To date, the efforts are reminiscent of the time former city councilman Dr. Joe Dunn asked if any of the moneys for sidewalk were actually going toward concrete. At the time, funds were going toward soft costs, like hiring consultants, planning, and engaging the community. The new funding, matched by Buncombe County, will subsidize the hiring of a third-party project manager, who, from the way members of city council were talking, may well be Sam Ruark-Eastes of Green Built Alliance.

A large part of the next phase of the program will be education and outreach. The EITF has contracted with Shelton Group to launch the Blue Horizons advertising campaign. In addition to educating members of the public about Duke’s programs for energy conservation, the program will bring partners together to “deliver a unified message” and “develop a community engagement action plan.” So as to justify the need for contracting with an advertising firm, one proposed program is listed as “Residential Demand Response Behavioral Pilot,” without elaboration. Not too long ago, Councilor Keith Young had expressed hesitancy about using public funds, via the EITF, to support what appeared to be a need for better marketing by Duke.

Duke estimates that, if only 20 percent of people eligible for its programs were to participate, peak demand could be reduced by 100 megawatts, and outcomes would fall 85 gigawatt-hours below projections by 2026. To qualify, people could install heat pumps or energy-efficient water heaters or commit to a time-of-use schedule.

The fact is, most people consider themselves too busy to read every flier enclosed with their monthly bills. So, many still don’t even know about the programs. While the EITF realizes home heating accounts for the greatest consumption of peak-demand power; attacking the largest aggregate amounts to asking very many people to make very small changes. Proposals batted about include talking up programs at community fairs and offering rebates to people who invest in smart thermostats, weatherstripping, and insulation.

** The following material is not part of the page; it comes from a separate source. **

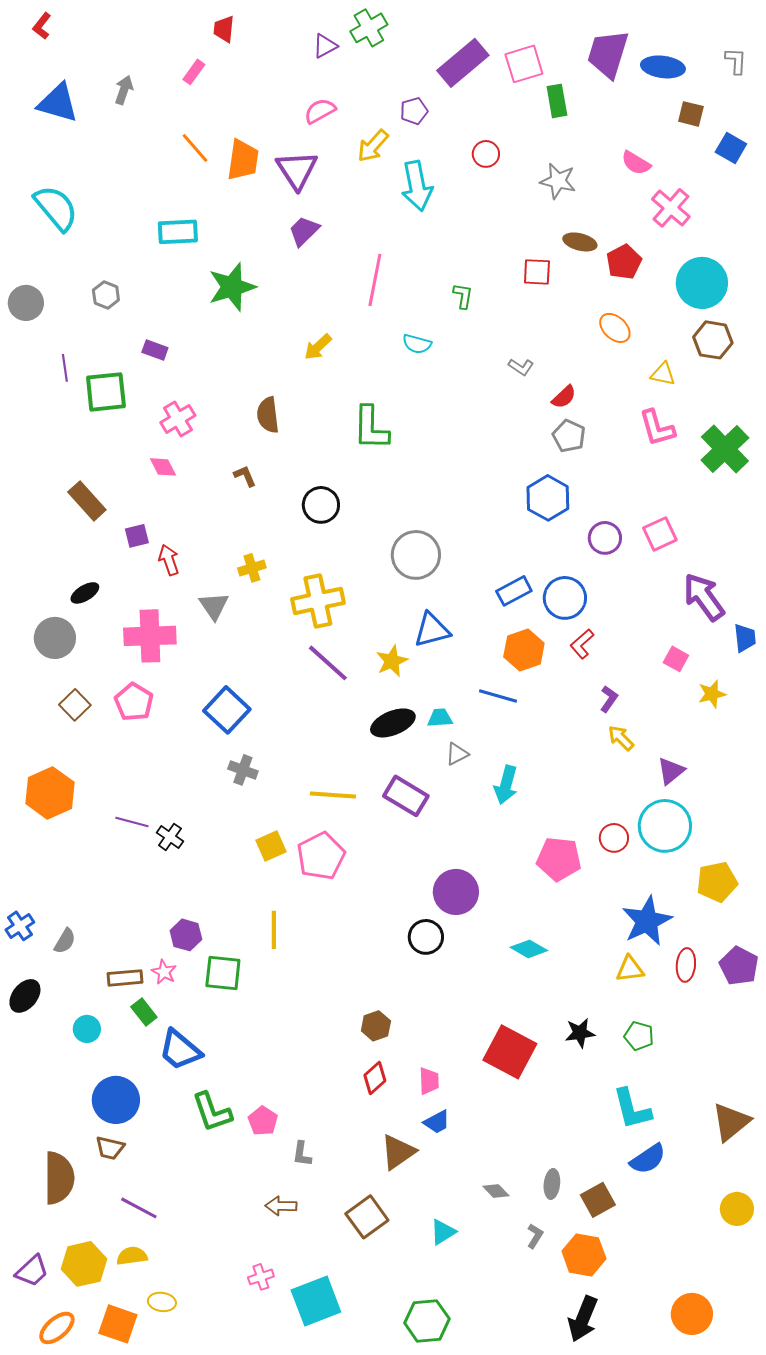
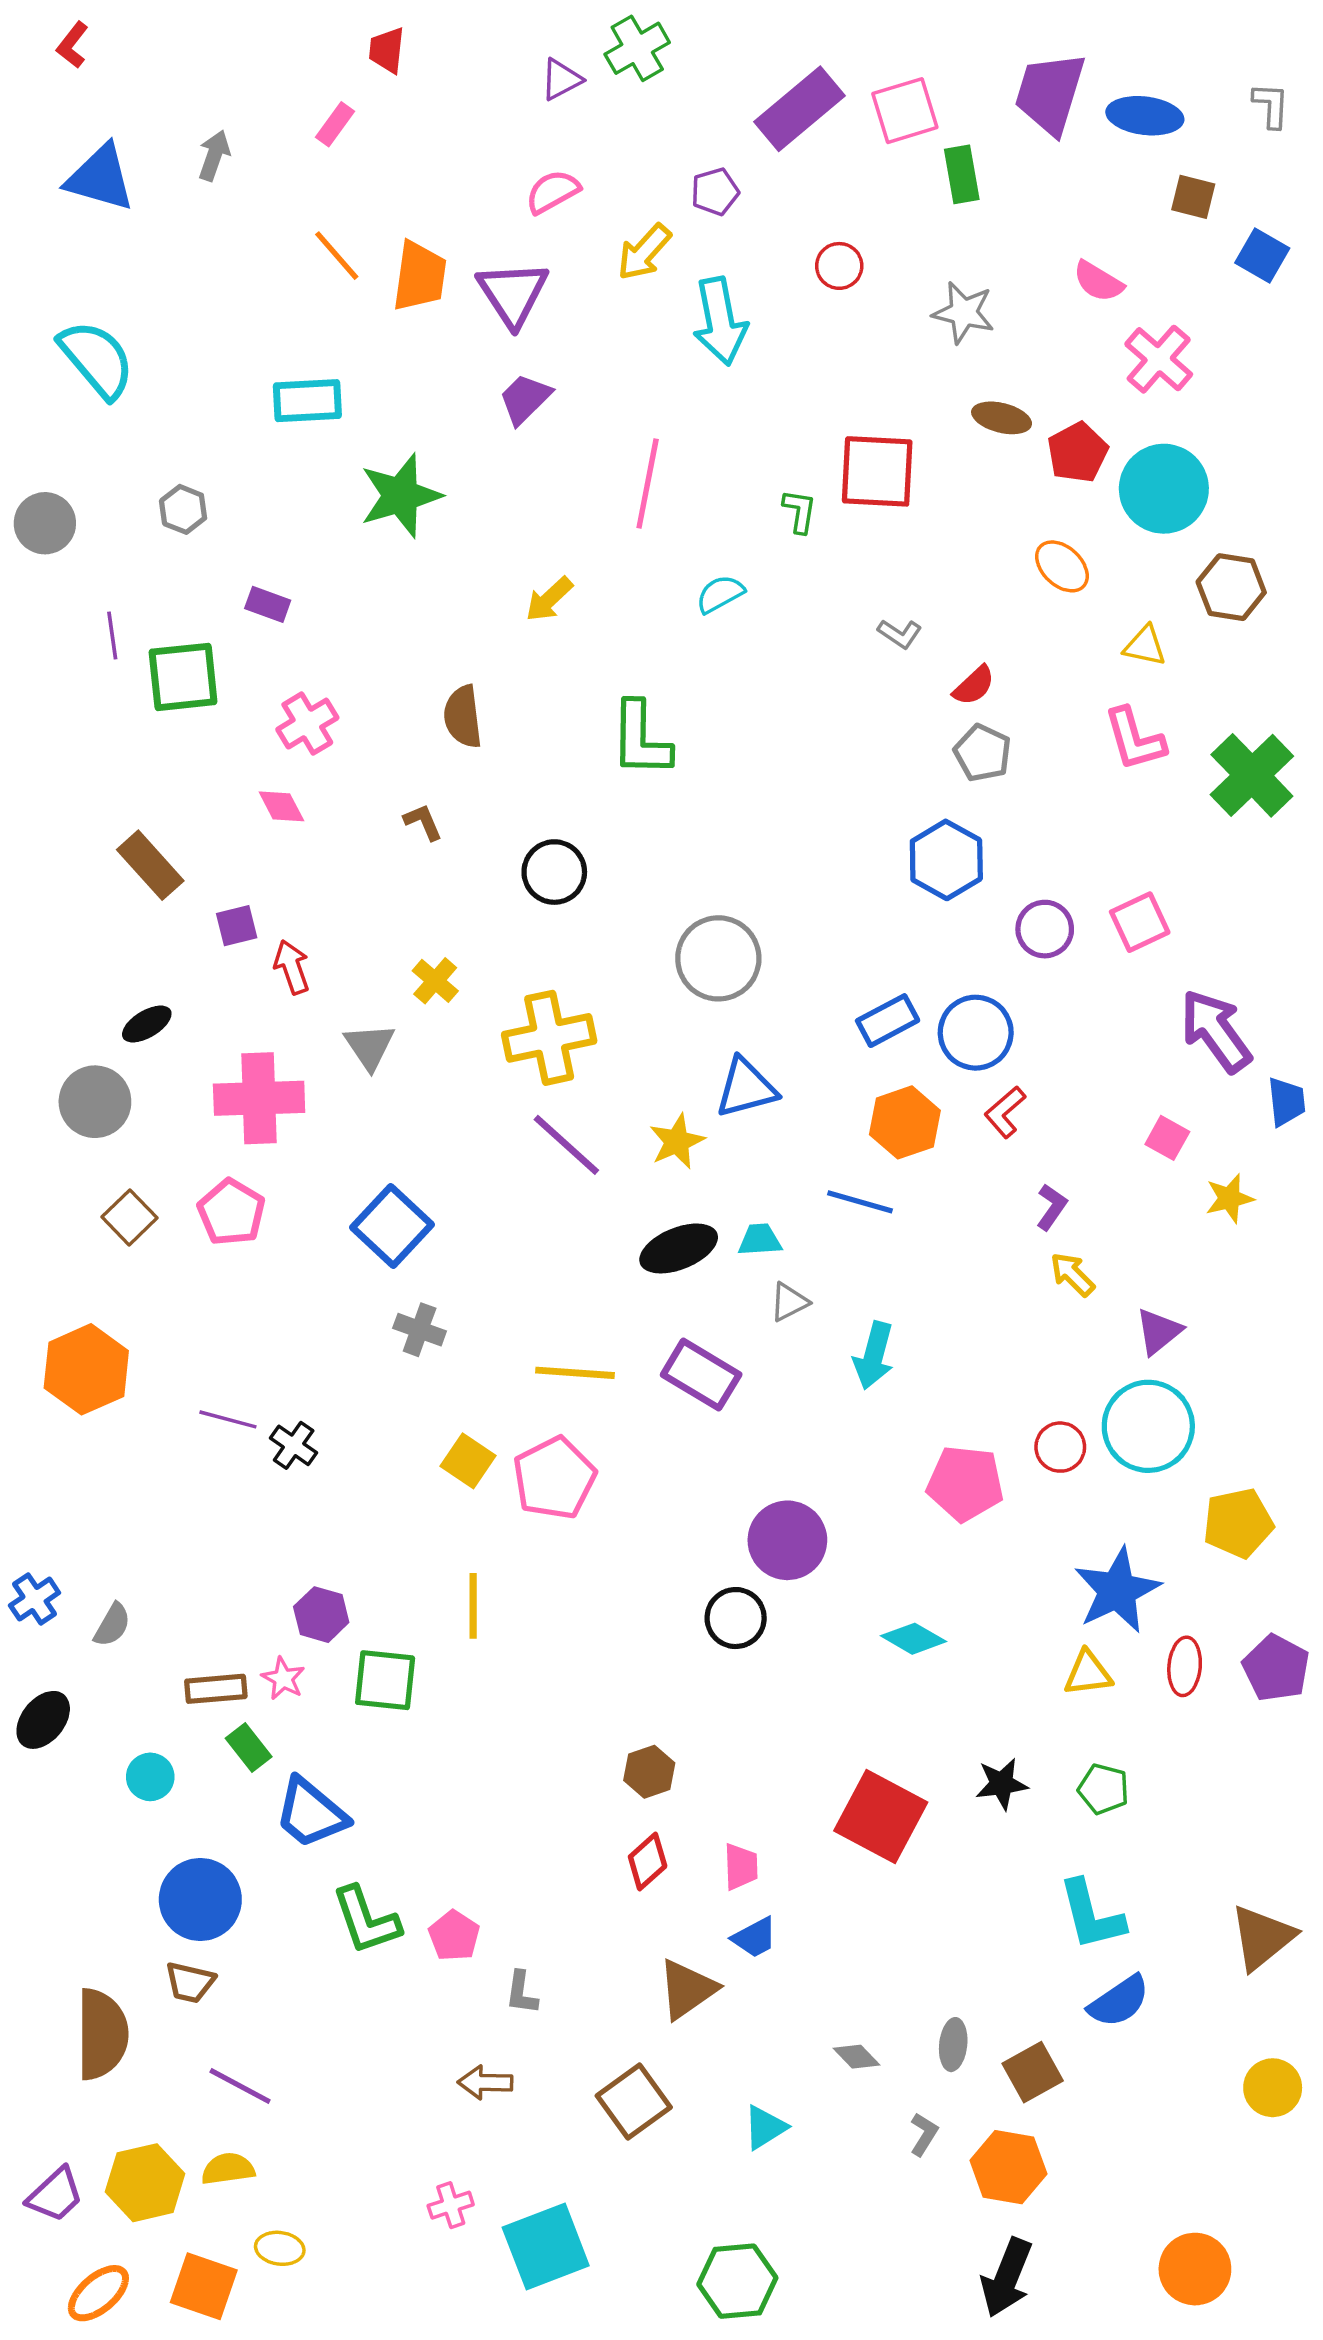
red square: (537, 272) -> (877, 471), moved, size x1.6
cyan circle: (702, 283) -> (1164, 489), moved
cyan semicircle: (417, 344) -> (720, 594), turned 136
yellow cross: (252, 568) -> (435, 981), turned -32
yellow square: (271, 846) -> (468, 1461), turned -32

At least one good thing to come out of the program is a lot of thought about fuel costs for low-income families. The poverty trap gets its name because many things are more expensive for the poor. They have high winter heating bills because they can’t afford insulation, and they can’t pay their bills off because they have so many late fees. At Buncombe County Commissioner meetings, leaders justified appropriations from the general fund for home weatherizing because it will help offset the fuel bills the county is already paying for the indigent – to heat the outdoors.

Many of RMI’s published findings could have been guessed, and in many ways, the conversations have not changed much in the last two decades. However, technological advances are now opening doors. For example, in any endeavor, a good way to offset peak demand is to set aside stores in good times. But, only recently have utility-scale batteries, that store generated electricity, become mainstream options. Smart meters and sensors were relatively unknown two generations ago.

Putting that all together, Duke has forged a partnership with Innovari for rollout in 2020. It should reduce peak load caused by commercial demand by 10 megawatts. Innovari’s Interactive Energy Platform is described as a virtual power plant that stores electric potential for on-demand distribution. The design has had success in various parts of the world, but the company’s under-reported collaboration with Duke is described as a pilot project.

To help offset peak demand, in its 2018 budget, the City of Asheville has committed $25,000 for education and training, $25,000 for green-technology installations on city property, $75,000 for an energy-efficiency audit of all city buildings, and $25,000 to “encourage” energy-efficient retrofits in private businesses. Buncombe County has dedicated $116,000 toward overhead, $385,000 toward funding the efforts of green-energy nonprofits, and additional amounts for retrofitting public buildings.